Ele fechou a porta na minha cara. Não, não foi bem assim, preciso começar novamente esse texto. Ele abriu a porta, olhou para mim, e pediu que eu fosse embora e aí sim fechou a porta na minha cara. Eu, o que fiz? Toquei a campainha. Ele não abria a porta, me olhava pelo olho magico (eu imagino) e falava para eu ir embora. Pedia-me que entendesse e dizia que precisava ficar só.
            Por algum momento, um rápido momento, eu achei que ele ia abrir a porta e me explicar tudo. Ao invés disso ele apenas começou a chorar e disse que iria me ligar, caso soubesse o que falar. Eu então, cansei de ser palhaço de circo falido e resolvi sair. Peguei o primeiro taxi que vi. Nem olhei se tinha dinheiro, mas peguei.
            O taxista me pergunto para onde iriamos. Apenas respondi: para o mais longe possível daqui. Acho que ele entendeu. Sai de lá. Pronto, já estávamos distantes o suficiente. A janela do carro era um refúgio. Olhando para a paisagem, minha mente não tinha tempo de pensar, ela só tentava entender as imagens que rapidamente corriam. Assim eu podia descansar. Comecei a chorar. Secava aquelas lagrimas com tanta força e raiva. Secava, pois eu não queria chorar.
          Senhor, pode parar aqui, nesse ponto do metrô já está ótimo, obrigado e pode ficar com o troco. Desci, coloquei o fone e continuei a andar, não queria pegar o metrô, queria apenas andar. A cidade, as pessoas, a música e a porra dos meus pensamentos. Eu estou cansado, devo parar e tomar uma cerveja, uma garrafa de vinho ou uma dose de gim. Moço me der os três, um de cada vez a ordem você pode escolher, foi o que pedi no primeiro bar que vi a minha frente.
              A cerveja estava quente, o vinho doce demais e o gim era muito vagabundo. Quem é aquele ali? Está olhando para mim? Acho que sim.

                - OI
                -OI
                - Você é bem lindo
                - Obrigado
                - Posso sentar aqui?
                - Sim, estou só mesmo.

                Ele sentou à mesa, se apresentou, falou do meu sotaque. Falamos amenidades. Coisas de sempre. Nome, signo, idade, o que faz da vida, (risadas), (silencio), mora onde?, e esse sotaque? Nos beijamos.
                Sai daqui, sai da minha cabeça, você mandou eu ir embora, não atrapalha o beijo. Não eu não vou mais pensar em você. Sim o beijo está sendo ótimo, só estou pensando em você, pois estou com raiva, mas dá para você sair dos meus pensamentos? Obrigado. Caralho, você não vai sair ne. Ok, vou dispensar o cara, não era esse o combinado?

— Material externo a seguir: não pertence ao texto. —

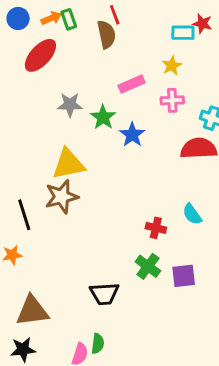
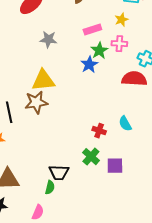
green star: (103, 117) -> (99, 51), moved
green semicircle: (98, 344) -> (50, 187), moved

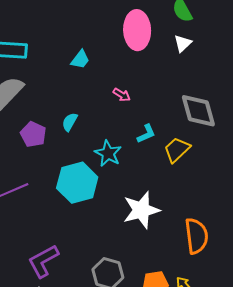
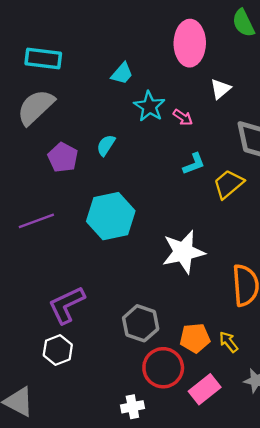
white triangle: (183, 43) -> (220, 89), moved
pink arrow: (122, 95) -> (183, 117), moved
cyan star: (108, 153) -> (149, 106), moved

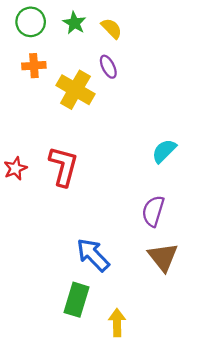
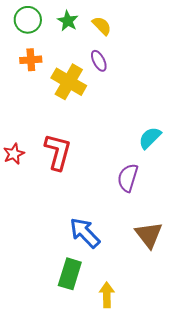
purple semicircle: (153, 211) -> (128, 178), moved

                -Desculpa, preciso ir.
                -Mas já?
                - Sim, estou cansado e já é tarde.
                - Me diz teu número então!

              Trocamos os números. Acho que ele nem vai me ligar, mas tudo bem. Subi a rua, estava perto de casa. Uma garrafa de vinho (um pouco melhor). Enfim em casa. Sai gato, não estou com paciência para carinho em gato. Deitei na cama. Abri a garrafa. Começo a beber. Ele realmente fechou a porta na minha cara hoje? Serio? Que droga, estou ficando bêbado, não consigo evitar é algo biológico, desculpa.

                Será que estou com sono, ou estou apenas bêbado? A Lana Del Rey cala essa boca. Não, espera, vou repetir a música mais uma vez. Estou com o celular na mão. Na verdade, passei o dia com o celular na mão, ele disse que iria me ligar. Estou esperando. Ele fechou a porta na minha cara e eu ainda não sei o motivo. O celular na está na mão, a garrafa de vinho está quase seca, a Lana Del Rey está tocando novamente e eu já estou bastante bêbado. Podia ser mais chique? Acho que não, mas que se foda é pra ser clique e vai ser.